This [paper](https://www.pnas.org/content/pnas/116/34/16856.full.pdf) uses a deep learning network to accurately predict the inter-residue distance distributions, the secondary structure, and the backbone torsion angles. These are then used to construct and fold a 3D model of the protein.

* Background

 * Distance-based prediction method: predict a distance matrix that is then used to construct a three dimensional model. This distance matrix models distances between residues i and j, where i and j correspond to a row and column respectively in a matrix.
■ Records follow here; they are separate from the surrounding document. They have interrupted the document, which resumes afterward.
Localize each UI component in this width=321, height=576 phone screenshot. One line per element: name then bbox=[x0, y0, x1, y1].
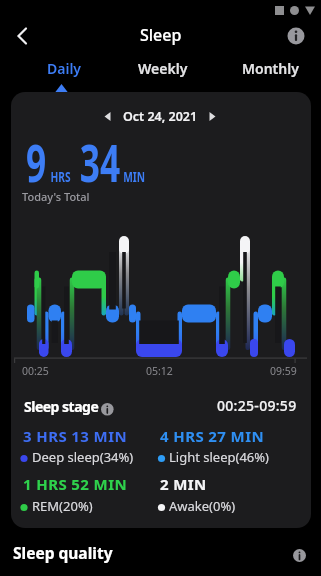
button[interactable] bbox=[287, 27, 305, 45]
staticText: Oct 24, 2021 bbox=[123, 108, 198, 125]
staticText: 34 bbox=[80, 126, 120, 197]
staticText: Sleep quality bbox=[13, 542, 113, 563]
staticText: MIN bbox=[123, 166, 146, 186]
staticText: Sleep bbox=[140, 24, 182, 46]
staticText: Today's Total bbox=[22, 189, 90, 204]
button[interactable]: Daily bbox=[47, 59, 82, 78]
button[interactable]: Sleep quality bbox=[0, 538, 321, 576]
staticText: 4 HRS 27 MIN bbox=[160, 426, 264, 446]
staticText: 00:25 bbox=[22, 364, 49, 378]
staticText: Light sleep(46%) bbox=[169, 448, 269, 466]
staticText: Awake(0%) bbox=[169, 497, 236, 515]
button[interactable]: Weekly bbox=[138, 59, 188, 78]
button[interactable] bbox=[8, 24, 36, 50]
staticText: 09:59 bbox=[270, 364, 297, 378]
staticText: REM(20%) bbox=[32, 497, 93, 515]
button[interactable]: Oct 24, 2021 bbox=[95, 104, 225, 128]
staticText: HRS bbox=[50, 166, 71, 186]
staticText: Weekly bbox=[138, 59, 188, 78]
staticText: Monthly bbox=[242, 59, 299, 78]
staticText: 1 HRS 52 MIN bbox=[23, 474, 127, 494]
staticText: Daily bbox=[47, 59, 82, 78]
staticText: 00:25-09:59 bbox=[217, 396, 297, 415]
staticText: 05:12 bbox=[146, 364, 173, 378]
staticText: Deep sleep(34%) bbox=[32, 448, 134, 466]
button[interactable]: Monthly bbox=[242, 59, 299, 78]
button[interactable] bbox=[293, 549, 306, 562]
staticText: 2 MIN bbox=[160, 474, 207, 494]
button[interactable] bbox=[101, 403, 114, 416]
staticText: Sleep stage bbox=[24, 397, 99, 416]
staticText: 9 bbox=[26, 126, 46, 197]
staticText: 3 HRS 13 MIN bbox=[23, 426, 127, 446]
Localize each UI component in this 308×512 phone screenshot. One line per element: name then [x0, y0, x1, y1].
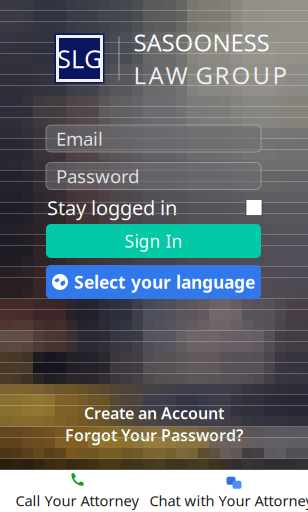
staticText: Password: [56, 164, 139, 188]
staticText: L A W G R O U P: [134, 59, 288, 91]
button[interactable]: Forgot Your Password?: [65, 426, 243, 444]
staticText: Forgot Your Password?: [65, 424, 243, 446]
staticText: Select your language: [74, 270, 255, 294]
staticText: Stay logged in: [47, 194, 177, 221]
staticText: Create an Account: [84, 402, 224, 424]
staticText: SASOONESS: [134, 26, 270, 58]
button[interactable]: Sign In: [46, 224, 261, 258]
button[interactable]: Email: [46, 125, 261, 152]
button[interactable]: Stay logged in: [47, 198, 262, 218]
button[interactable]: Create an Account: [84, 404, 224, 422]
button[interactable]: Chat with Your Attorney: [154, 470, 308, 512]
button[interactable]: Select your language: [46, 265, 261, 299]
staticText: Chat with Your Attorney: [150, 491, 308, 510]
staticText: Email: [56, 126, 103, 151]
staticText: Sign In: [124, 230, 182, 252]
staticText: SLG: [57, 42, 102, 75]
staticText: Call Your Attorney: [16, 491, 138, 510]
button[interactable]: Password: [46, 162, 261, 190]
button[interactable]: Call Your Attorney: [0, 470, 154, 512]
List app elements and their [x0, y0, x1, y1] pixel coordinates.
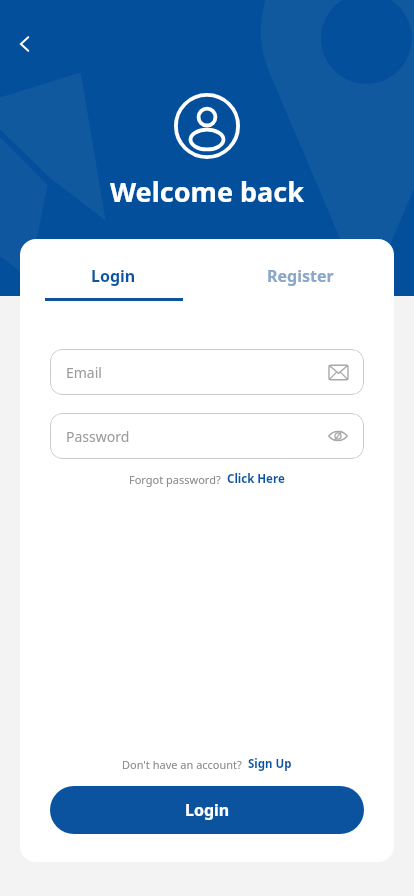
button[interactable]: Password [50, 413, 364, 459]
button[interactable]: Click Here [221, 471, 285, 487]
button[interactable]: Register [207, 239, 394, 301]
staticText: Forgot password? [129, 472, 221, 487]
staticText: Welcome back [110, 173, 304, 210]
staticText: Login [185, 799, 230, 821]
staticText: Email [66, 363, 329, 382]
staticText: Register [267, 265, 334, 287]
button[interactable]: Login [20, 239, 207, 301]
staticText: Sign Up [248, 756, 292, 772]
staticText: Don't have an account? [122, 757, 242, 772]
button[interactable]: Sign Up [242, 756, 292, 772]
staticText: Password [66, 427, 328, 446]
staticText: Login [91, 265, 136, 287]
button[interactable]: Login [50, 786, 364, 834]
button[interactable]: Email [50, 349, 364, 395]
staticText: Click Here [227, 471, 285, 487]
button[interactable]: Back [8, 27, 42, 61]
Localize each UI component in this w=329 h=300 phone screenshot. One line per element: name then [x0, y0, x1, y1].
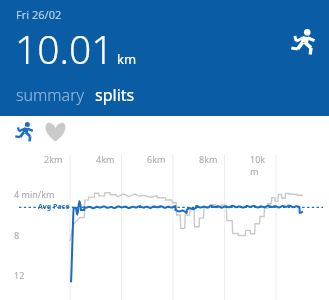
staticText: 6km — [147, 153, 169, 165]
button[interactable]: summary — [16, 84, 84, 106]
button[interactable]: Pace — [13, 120, 36, 143]
staticText: km — [117, 50, 137, 68]
staticText: 8km — [199, 153, 221, 165]
staticText: Avg Pace — [38, 202, 70, 212]
staticText: 4km — [96, 153, 118, 165]
staticText: 4 min/km — [14, 188, 55, 200]
button[interactable]: splits — [95, 84, 135, 106]
staticText: 12 — [14, 269, 25, 281]
staticText: splits — [95, 84, 135, 106]
staticText: 8 — [14, 229, 20, 241]
button[interactable]: Heart rate — [44, 120, 67, 143]
staticText: 10km — [250, 153, 272, 177]
button[interactable]: Running activity — [289, 27, 318, 56]
staticText: 2km — [44, 153, 66, 165]
staticText: summary — [16, 84, 84, 106]
staticText: Fri 26/02 — [16, 7, 62, 22]
staticText: 10.01 — [15, 22, 114, 75]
  * Contact-based prediction method: predict a contact matrix that is then used to construct a three dimensional model. This contact matrix consists of 1's and 0's, where a 1 indicates that residues i and j are in contact, while a 0 indicates no contact. Two residues are in contact if their distance is lower than a certain cutoff value.

  * Template Based Modeling (TBM): Prediction task where there is a protein with a homologous sequence and a known structure, and the target structure is predicted by modifying the known structure in accordance with the target sequence

  * Free Modeling (FM): Prediction task where there is no homologous structure available.

  * Direct Coupling Analysis (DCA):  When used in conjunction with MSA, refers to a statistical model used to quantify the strength of a relationship between two positions of a biological sequence.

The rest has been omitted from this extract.